作者:Eitan Greenshtein,Ya'acov Ritov 机构:Ya’acov Ritov 链接:https://arxiv.org/abs/2107.09296 摘要:让$f(y | θ),\θ在Ω$中是一个参数族,$eta(θ)$是一个给定的函数,$G$是一个未知的混合分布。希望根据独立观测值$Y_1,…,Y_n$估计$E_G(eta(theta))等价于eta_G$,其中$Y_isim f(Y | theta_i)$和$theta_isim G$是iid。我们研究了这个问题的广义极大似然估计。给出了这些估计量的一些基本性质和表示。特别地,我们对Kiefer和Wolfowitz(1956)的弱收敛结果提出了一个新的观点,并对$thetau 1,…,thetau n$是{it fixed}参数的相应设置进行了说明。我们还将上述估计$etau G$的问题与平方损失下的非参数经验Bayes估计联系起来。介绍了GMLE在抽样问题中的应用。通过仿真和实例验证了GMLE的性能。 摘要:Let $f(y|theta), ; theta in Omega$ be a parametric family, $eta(theta)$ a given function, and $G$ an unknown mixing distribution. It is desired to estimate $E_G (eta(theta))equiv eta_G$ based on independent observations $Y_1,...,Y_n$, where $Y_i sim f(y|theta_i)$, and $theta_i sim G$ are iid. We explore the Generalized Maximum Likelihood Estimators (GMLE) for this problem. Some basic properties and representations of those estimators are shown. In particular we suggest a new perspective, of the weak convergence result by Kiefer and Wolfowitz (1956), with implications to a corresponding setup in which $theta_1,...,theta_n$ are {it fixed} parameters. We also relate the above problem, of estimating $eta_G$, to non-parametric empirical Bayes estimation under a squared loss. Applications of GMLE to sampling problems are presented. The performance of the GMLE is demonstrated both in simulations and through a real data example.

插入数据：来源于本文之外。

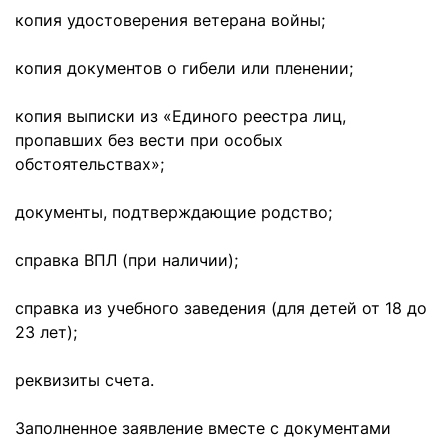
копия удостоверения ветерана войны;
копия документов о гибели или пленении;
копия выписки из «Единого реестра лиц,
пропавших без вести при особых
обстоятельствах»;
документы, подтверждающие родство;
справка ВПЛ (при наличии);
справка из учебного заведения (для детей от 18 до
23 лет);
реквизиты счета.
Заполненное заявление вместе с документами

【19】 Conditional Wasserstein Barycenters and Interpolation/Extrapolation of Distributions 标题:条件Wasserstein重心与分布的内插/外推

作者:Jianing Fan,Hans-Georg Müller 机构:Department of Statistics, University of California, Davis, CA , USA 备注:42 pages, 15 figures 链接:https://arxiv.org/abs/2107.09218 摘要:越来越复杂的数据分析任务促使人们研究多变量连续随机变量的分布对标量或向量预测值的依赖性。迄今为止,分布响应的统计回归模型主要针对一维响应分布的情况进行了研究。本文研究了在分布空间中采用2-Wasserstein度量时多变量响应分布的情况。挑战在于,与单变量情形不同的是,在具有2-Wasserstein度量的分布空间中,与测地线对应的最优传输对于多变量分布没有明确的表示。我们证明了在某些正则性假设下,欧氏预测空间中为测地线构造的条件Wasserstein重心在Wasserstein分布空间中形成了相应的测地线,并证明了如何利用条件重心的概念进行插值和外推分配。通过仿真和实例探讨了分布内插和外推的实用性。我们研究了全局类参数模型和局部类光滑模型来实现条件Wasserstein重心,并建立了相应估计的渐近收敛性。对于算法的实现,我们使用了Sinkhorn熵惩罚算法。以气候科学和老化研究中的应用为例,说明了条件Wasserstein重心和分布外推。 摘要:Increasingly complex data analysis tasks motivate the study of the dependency of distributions of multivariate continuous random variables on scalar or vector predictors. Statistical regression models for distributional responses so far have primarily been investigated for the case of one-dimensional response distributions. We investigate here the case of multivariate response distributions while adopting the 2-Wasserstein metric in the distribution space. The challenge is that unlike the situation in the univariate case, the optimal transports that correspond to geodesics in the space of distributions with the 2-Wasserstein metric do not have an explicit representation for multivariate distributions. We show that under some regularity assumptions the conditional Wasserstein barycenters constructed for a geodesic in the Euclidean predictor space form a corresponding geodesic in the Wasserstein distribution space and demonstrate how the notion of conditional barycenters can be harnessed to interpolate as well as extrapolate multivariate distributions. The utility of distributional inter- and extrapolation is explored in simulations and examples. We study both global parametric-like and local smoothing-like models to implement conditional Wasserstein barycenters and establish asymptotic convergence properties for the corresponding estimates. For algorithmic implementation we make use of a Sinkhorn entropy-penalized algorithm. Conditional Wasserstein barycenters and distribution extrapolation are illustrated with applications in climate science and studies of aging.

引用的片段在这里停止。